TASK BRIEF :: Reproduce the records without their pictures, keeping every word as it is.

PROVIDED INFORMATION ::
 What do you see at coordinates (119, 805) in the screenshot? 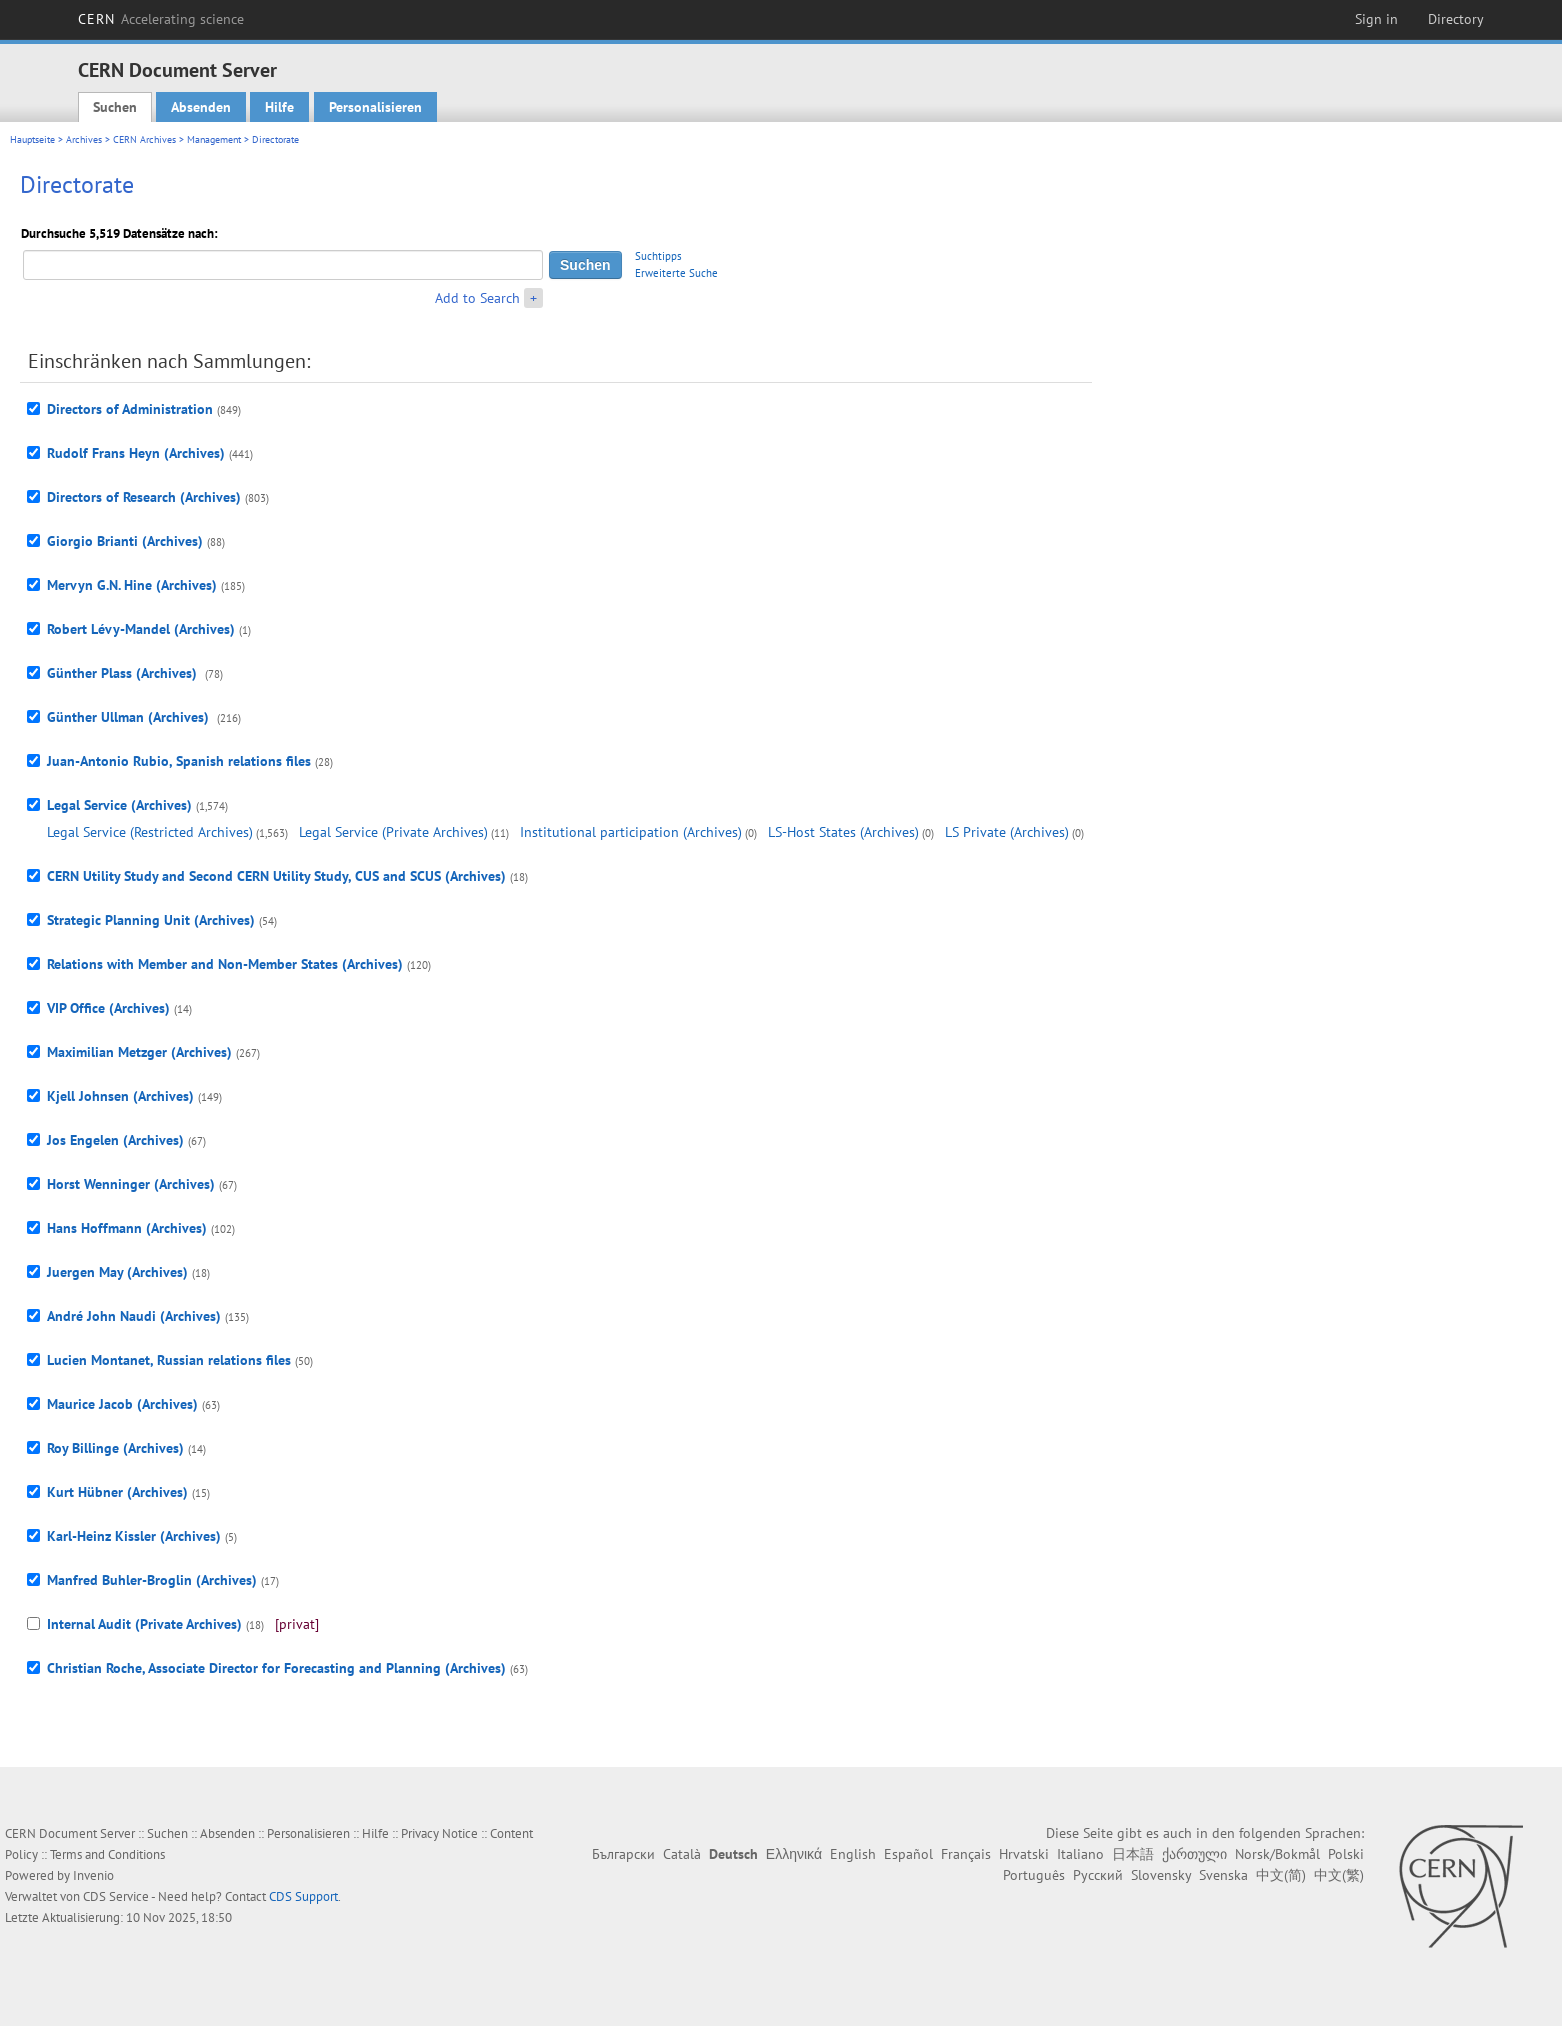
I see `Legal Service (Archives)` at bounding box center [119, 805].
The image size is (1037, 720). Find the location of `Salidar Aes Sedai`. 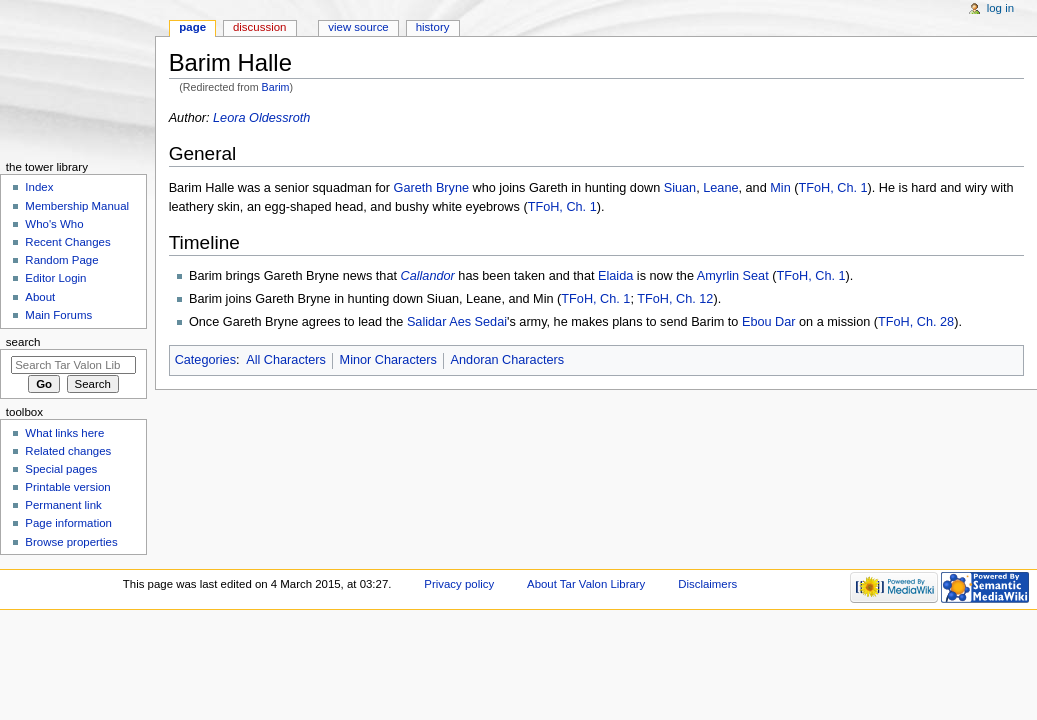

Salidar Aes Sedai is located at coordinates (457, 322).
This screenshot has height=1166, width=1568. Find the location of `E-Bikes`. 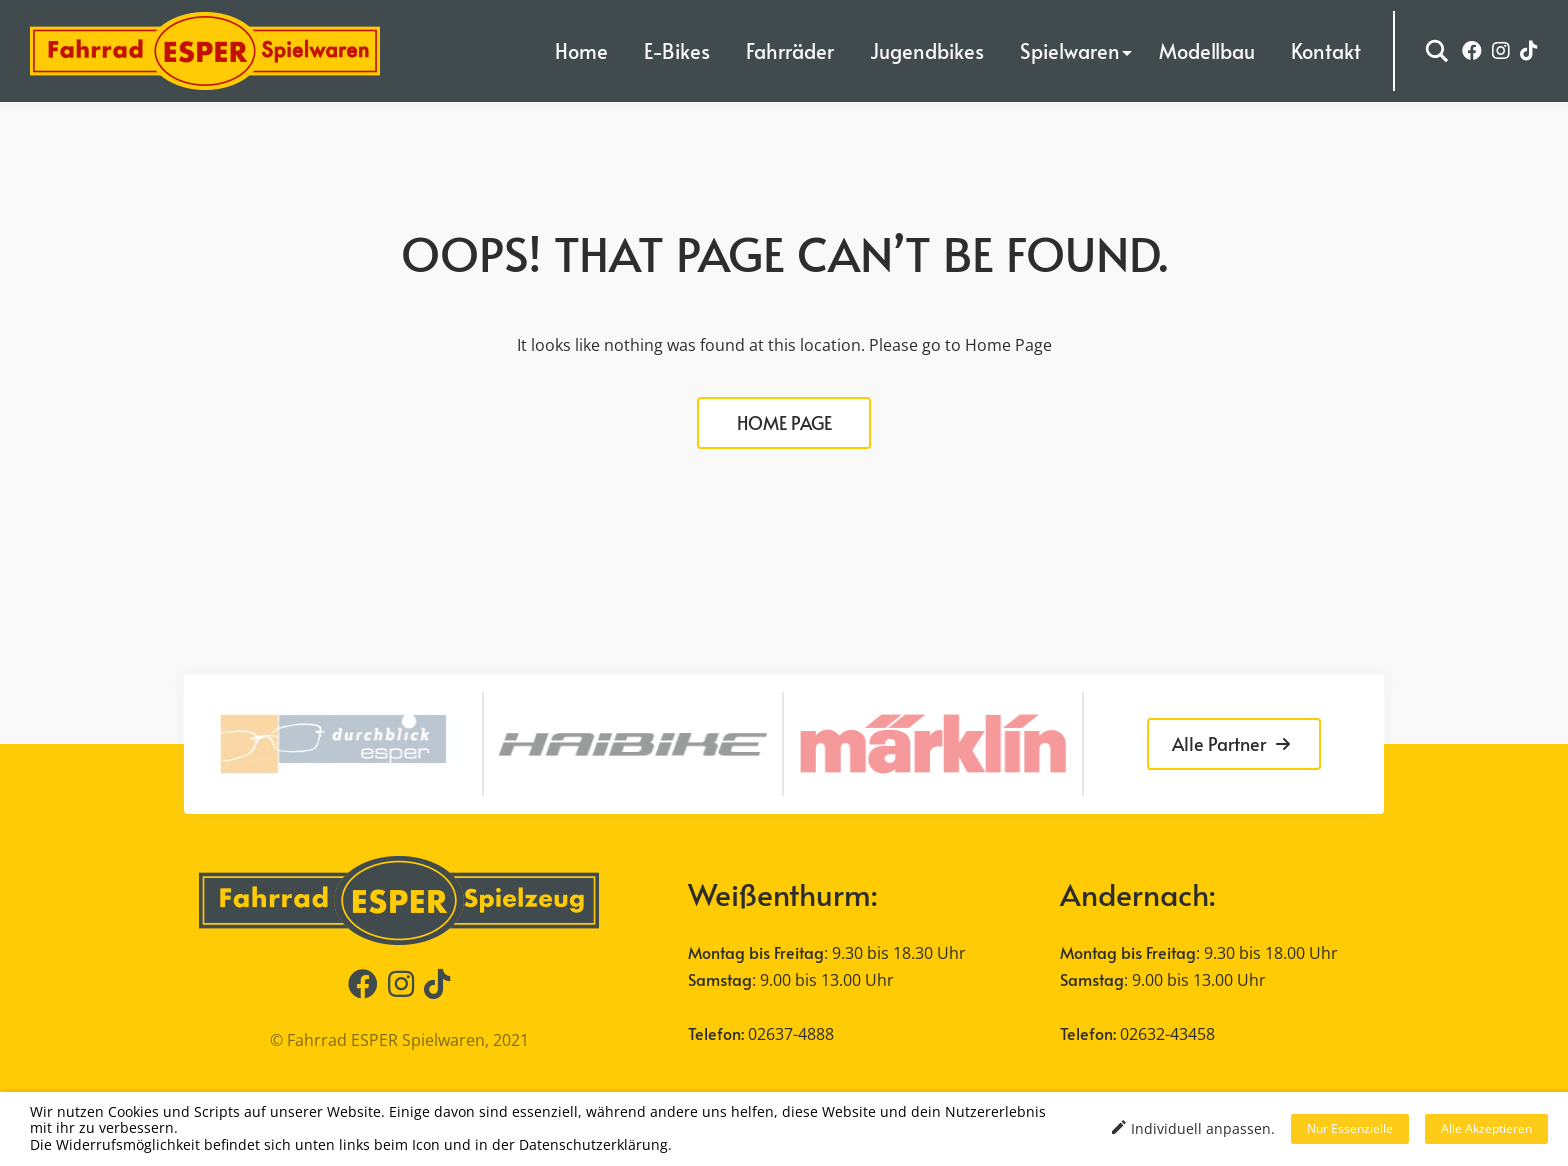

ANSWER SECTION ::
 What do you see at coordinates (119, 805) in the screenshot? 
I see `Legal Service (Archives)` at bounding box center [119, 805].
The image size is (1037, 720). Find the location of `Salidar Aes Sedai`. 

Salidar Aes Sedai is located at coordinates (457, 322).
This screenshot has height=1166, width=1568. Find the location of `E-Bikes`. 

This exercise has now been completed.